G is for…

By: Kennae Hunter

The photo sits on the cherrywood dresser in my bedroom.

The photo of me in a silver frame.

Me, at two years old, modeling the outfit my daddy gave.

One ponytail with a black and red bow in it.

Big ‘G’ in the middle of the Georgia red and black cheerleading outfit.

White socks with black and red ruffles around the ankles, the ‘G’ on the side.

Classic white Reeboks.

Me, posed with my fist out front, my face serious.

Me, in the outfit I loved. The outfit I had to wear every Georgia gameday.


Spring weekends. Summer weekends. Fall weekends.

The wind whistling through my clothes as I chase after the ball when I missed a basket.

The sweat running down my forehead after being outside for hours, the Wilson glove on my right hand, daddy’s lobs drifting to me.

And the laughter I hear from my daddy when I don’t catch the football.


Last fall

I’m standing in right field.

We all know what that means — the place they put the worst player on the team.

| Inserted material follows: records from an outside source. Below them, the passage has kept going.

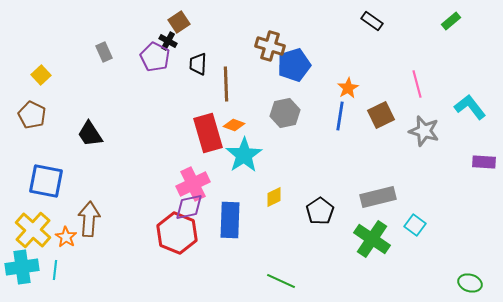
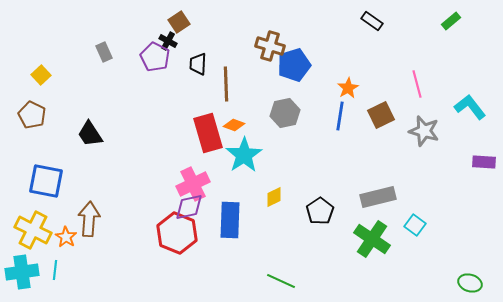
yellow cross at (33, 230): rotated 15 degrees counterclockwise
cyan cross at (22, 267): moved 5 px down
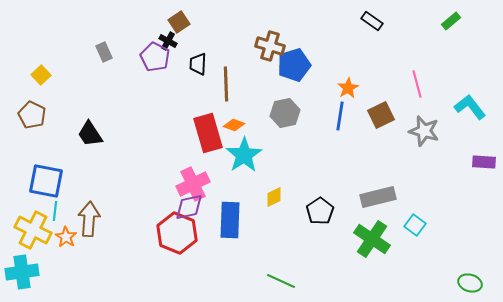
cyan line at (55, 270): moved 59 px up
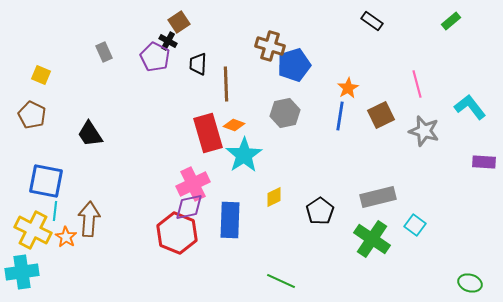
yellow square at (41, 75): rotated 24 degrees counterclockwise
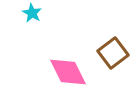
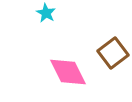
cyan star: moved 14 px right
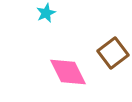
cyan star: rotated 18 degrees clockwise
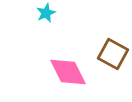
brown square: moved 1 px down; rotated 24 degrees counterclockwise
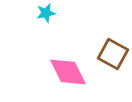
cyan star: rotated 12 degrees clockwise
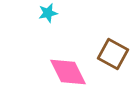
cyan star: moved 2 px right
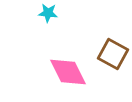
cyan star: rotated 18 degrees clockwise
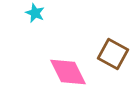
cyan star: moved 13 px left; rotated 18 degrees clockwise
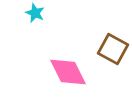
brown square: moved 5 px up
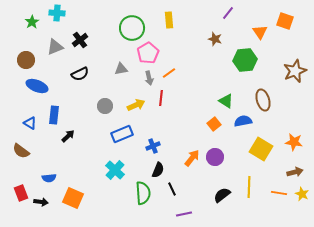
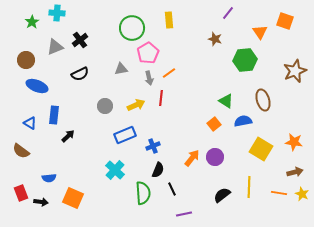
blue rectangle at (122, 134): moved 3 px right, 1 px down
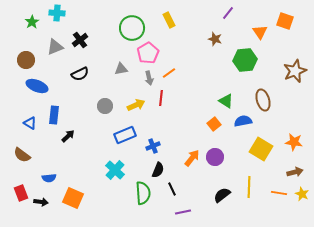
yellow rectangle at (169, 20): rotated 21 degrees counterclockwise
brown semicircle at (21, 151): moved 1 px right, 4 px down
purple line at (184, 214): moved 1 px left, 2 px up
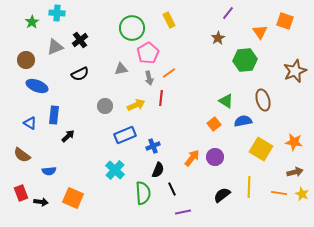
brown star at (215, 39): moved 3 px right, 1 px up; rotated 24 degrees clockwise
blue semicircle at (49, 178): moved 7 px up
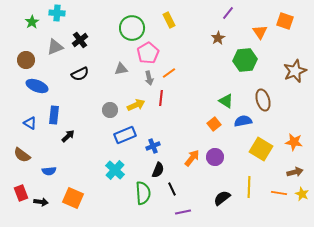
gray circle at (105, 106): moved 5 px right, 4 px down
black semicircle at (222, 195): moved 3 px down
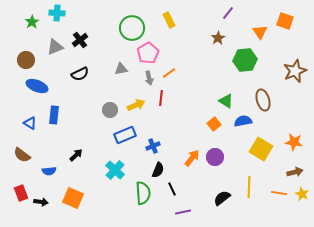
black arrow at (68, 136): moved 8 px right, 19 px down
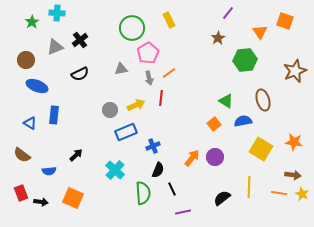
blue rectangle at (125, 135): moved 1 px right, 3 px up
brown arrow at (295, 172): moved 2 px left, 3 px down; rotated 21 degrees clockwise
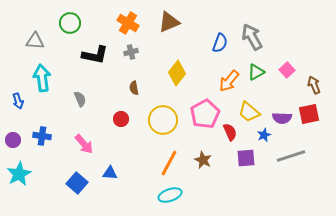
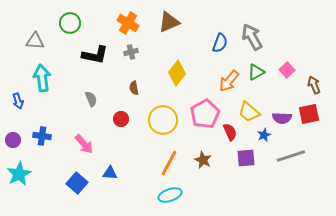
gray semicircle: moved 11 px right
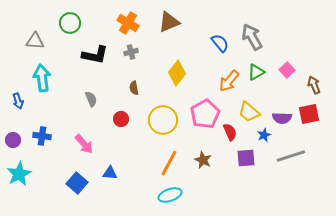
blue semicircle: rotated 60 degrees counterclockwise
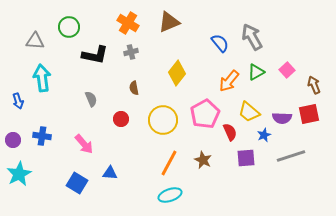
green circle: moved 1 px left, 4 px down
blue square: rotated 10 degrees counterclockwise
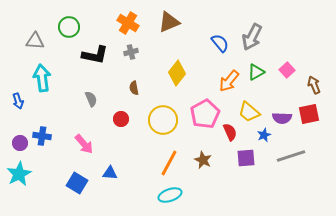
gray arrow: rotated 124 degrees counterclockwise
purple circle: moved 7 px right, 3 px down
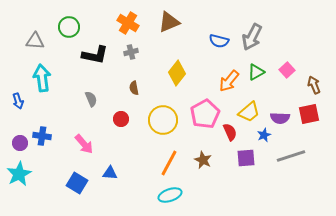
blue semicircle: moved 1 px left, 2 px up; rotated 144 degrees clockwise
yellow trapezoid: rotated 80 degrees counterclockwise
purple semicircle: moved 2 px left
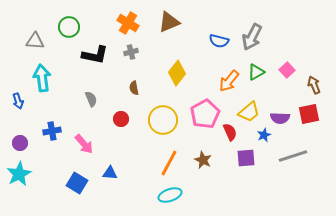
blue cross: moved 10 px right, 5 px up; rotated 18 degrees counterclockwise
gray line: moved 2 px right
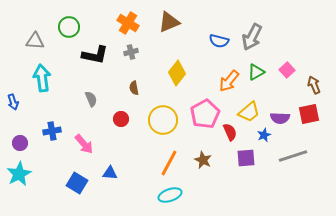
blue arrow: moved 5 px left, 1 px down
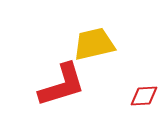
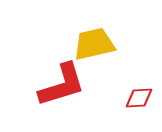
red diamond: moved 5 px left, 2 px down
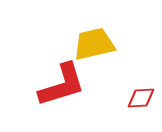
red diamond: moved 2 px right
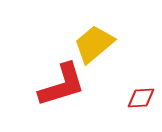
yellow trapezoid: rotated 27 degrees counterclockwise
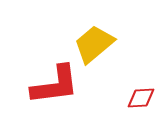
red L-shape: moved 7 px left; rotated 10 degrees clockwise
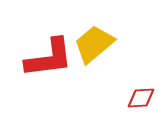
red L-shape: moved 6 px left, 27 px up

I’m determined to be good. Daddy’s determined for me to be good.

That’s why we went to UGA’s field the weekend before the game to practice my catching.

And I miss throw after throw after throw. Daddy’s high pop ups, slow-rolling grounders, cheesecake line drives.

“Catch at least one before we go,” he says. I can hear the I’m-your-biggest-cheerleader in his voice.

About 10 pop-ups later, I’m soaked wet from rain, and I caught one.

Three days later, I’m standing in right field.

And Daddy?

Front row, behind first base, as usual. The place he sits even when I’m on the bench.

He’s there. Always.

When I want to quit, he’s cheering “just keep trying, you got it.”


I’m five years old, playing dolls in my room when I hear a “WOOOOOOO!”

What happened? What’s that?

I go into the hallway, peek around the corner to the den and see it. See Daddy, smile bigger than the kool-aid man.

“What happened, Daddy?”

He grins, “Georgia just scored a touchdown.”

We sit and I try to follow the excitement. No clue what a touchdown is, but if Daddy stands up and claps and yells, so do I.

During halftime, Daddy gives me a lesson, teaches me the terminology — Field goal. Punt. Touchdown.

Each week, I learn something new.

Player names  — D.J. Shockley, the team captain, Greg Blue, the defensive captain, Mark Richt, the coach.

Positions and their responsibilities — quarterback, tackle, wide receiver.

Other team names — Florida, Alabama, Tennessee.

Penalties — targeting, offsides, interference.  

Not only do the lessons happen with football. They happen with EVERY sport.

We watch basketball. We watch Nascar. We watch Wrestling. We watch everything. If it’s a sport, we watch it.

Speeding home from the store to make sure we don’t miss kick-offs on Saturdays.

Wolfing down Sunday lunch so we don’t miss kick-offs on Sunday.

By age ten, I’m a full on sports fan.

I’m my daddy.

Anticipating the start of games. Dressed in matching team clothes. Waiting to cheer on whatever sport’s coming on TV.

Even when I switch from Georgia and decide I’m going to be a LSU fan, my daddy buys me and him the same purple LSU Tigers shirt — LSU in yellow with tiger on the front.

At 16 years old, every Saturday in the fall I put on my Georgia gear, buy food and countdown to kickoff.

“WOOOOOOOOO!” echos through the house.

And my mama yells from her bedroom, “Kenny, be quiet.”

And my daddy yells back, “That was Kennae.”